Quote the records below in full, exactly as given, with the images taken out.

> Data for review
• • • • • • •
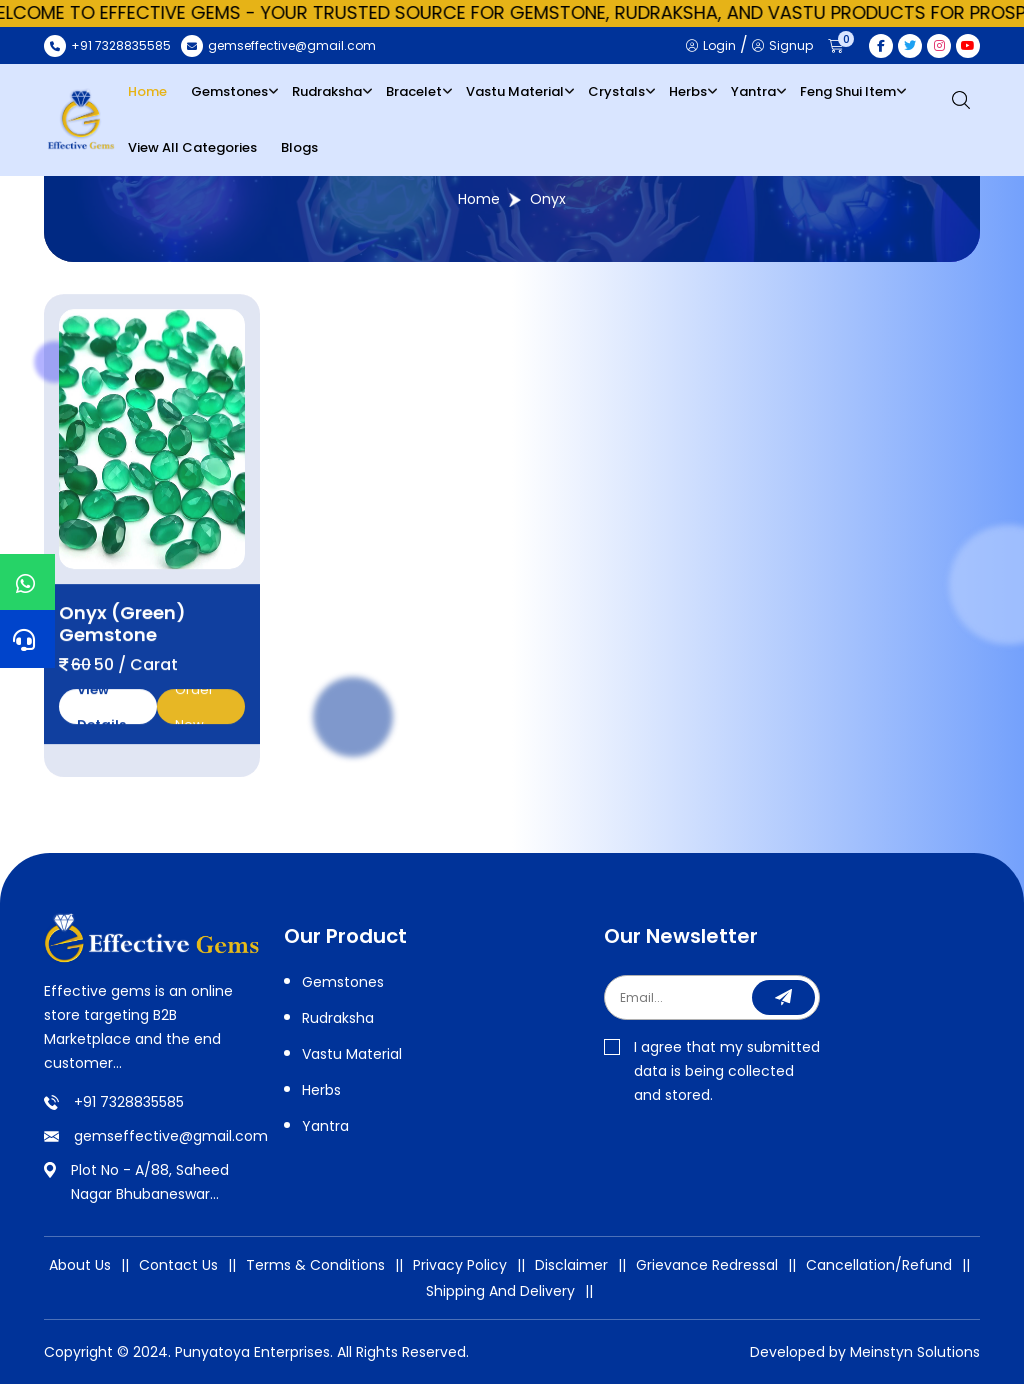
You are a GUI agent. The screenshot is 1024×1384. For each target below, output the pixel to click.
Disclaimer (571, 1265)
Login (711, 45)
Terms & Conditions (315, 1265)
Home (147, 91)
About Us (80, 1265)
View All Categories (192, 147)
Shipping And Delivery (500, 1291)
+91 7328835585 (129, 1102)
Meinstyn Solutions (915, 1352)
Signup (782, 45)
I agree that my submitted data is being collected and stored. (712, 1071)
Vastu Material (515, 91)
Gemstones (229, 91)
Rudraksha (327, 91)
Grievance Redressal (707, 1265)
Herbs (688, 91)
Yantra (753, 91)
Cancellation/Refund (879, 1265)
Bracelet (414, 91)
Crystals (616, 91)
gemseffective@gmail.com (171, 1136)
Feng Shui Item (848, 91)
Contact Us (178, 1265)
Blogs (299, 147)
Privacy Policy (460, 1265)
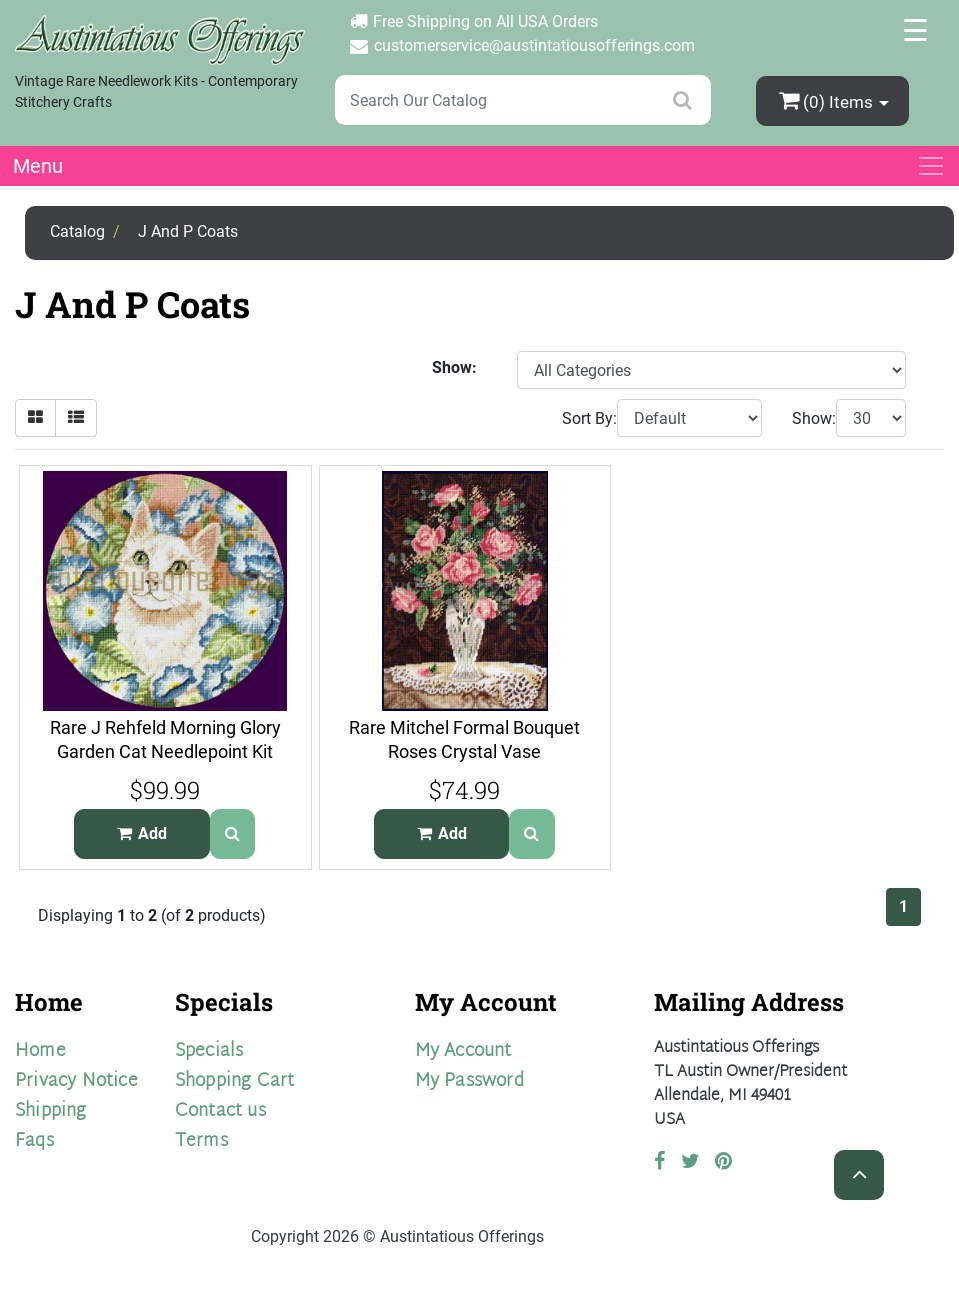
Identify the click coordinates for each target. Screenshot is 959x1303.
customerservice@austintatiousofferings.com (534, 45)
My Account (463, 1051)
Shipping (51, 1111)
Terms (201, 1141)
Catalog (77, 231)
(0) (828, 100)
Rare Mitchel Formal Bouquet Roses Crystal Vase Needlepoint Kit (464, 752)
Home (40, 1051)
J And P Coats (188, 231)
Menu (38, 166)
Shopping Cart (235, 1081)
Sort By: (589, 418)
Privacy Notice (76, 1081)
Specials (209, 1051)
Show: (814, 418)
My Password (469, 1081)
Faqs (34, 1141)
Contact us (220, 1111)
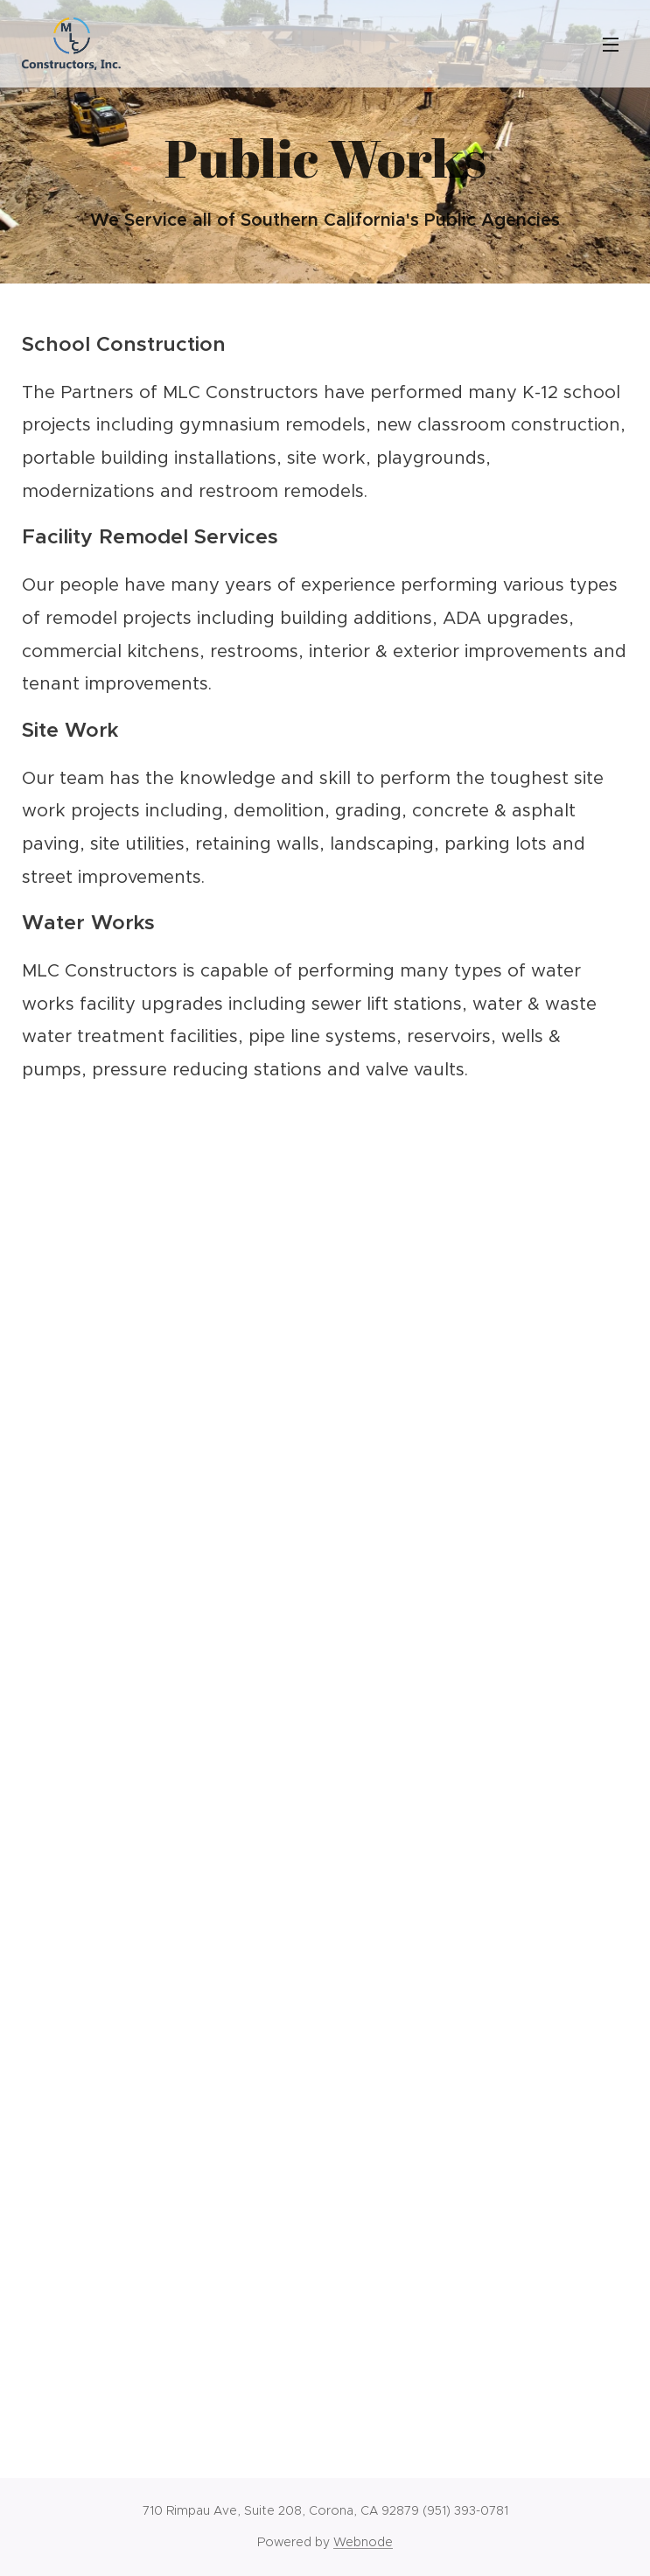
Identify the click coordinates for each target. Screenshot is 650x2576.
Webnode (363, 2542)
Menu (611, 45)
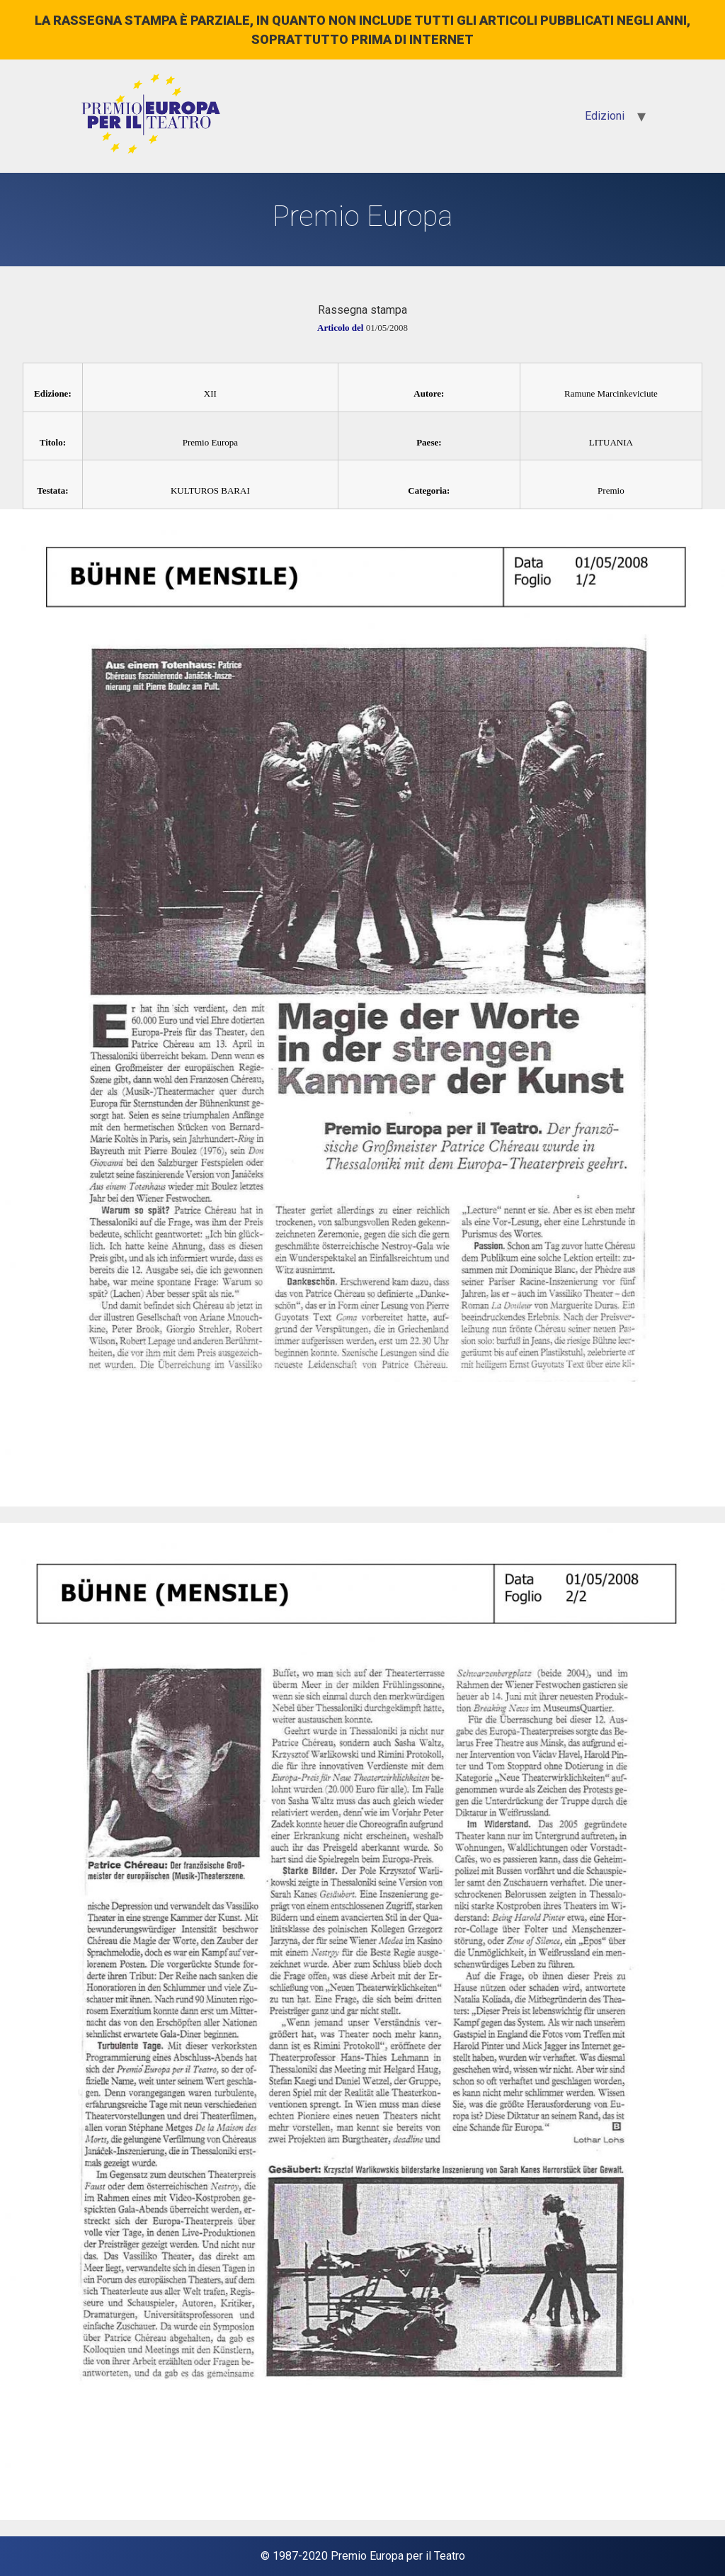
• • • • • • •
> Result of this exercise
You are a GUI agent. The screenshot is 1024×1384. For each target below, output the pixel to click.
Disclaimer (571, 1265)
Login (711, 45)
Terms & Conditions (315, 1265)
Home (147, 91)
About Us (80, 1265)
View All Categories (192, 147)
Shipping And Delivery (500, 1291)
+91 7328835585 (129, 1102)
Meinstyn Solutions (915, 1352)
Signup (782, 45)
I agree that my submitted data is being collected and stored. (712, 1071)
Vastu Material (515, 91)
Gemstones (229, 91)
Rudraksha (327, 91)
Grievance Redressal (707, 1265)
Herbs (688, 91)
Yantra (753, 91)
Cancellation/Refund (879, 1265)
Bracelet (414, 91)
Crystals (616, 91)
gemseffective@gmail.com (171, 1136)
Feng Shui Item (848, 91)
Contact Us (178, 1265)
Blogs (299, 147)
Privacy Policy (460, 1265)
Identify the click coordinates for each target. Screenshot is 959x1303.
customerservice@austintatiousofferings.com (534, 45)
My Account (463, 1051)
Shipping (51, 1111)
Terms (201, 1141)
Catalog (77, 231)
(0) (828, 100)
Rare Mitchel Formal Bouquet Roses Crystal Vase Needlepoint Kit (464, 752)
Home (40, 1051)
J And P Coats (188, 231)
Menu (38, 166)
Shopping Cart (235, 1081)
Sort By: (589, 418)
Privacy Notice (76, 1081)
Specials (209, 1051)
Show: (814, 418)
My Password (469, 1081)
Faqs (34, 1141)
Contact us (220, 1111)
Identify the click coordinates for each target. Screenshot is 650x2576.
Webnode (363, 2542)
Menu (611, 45)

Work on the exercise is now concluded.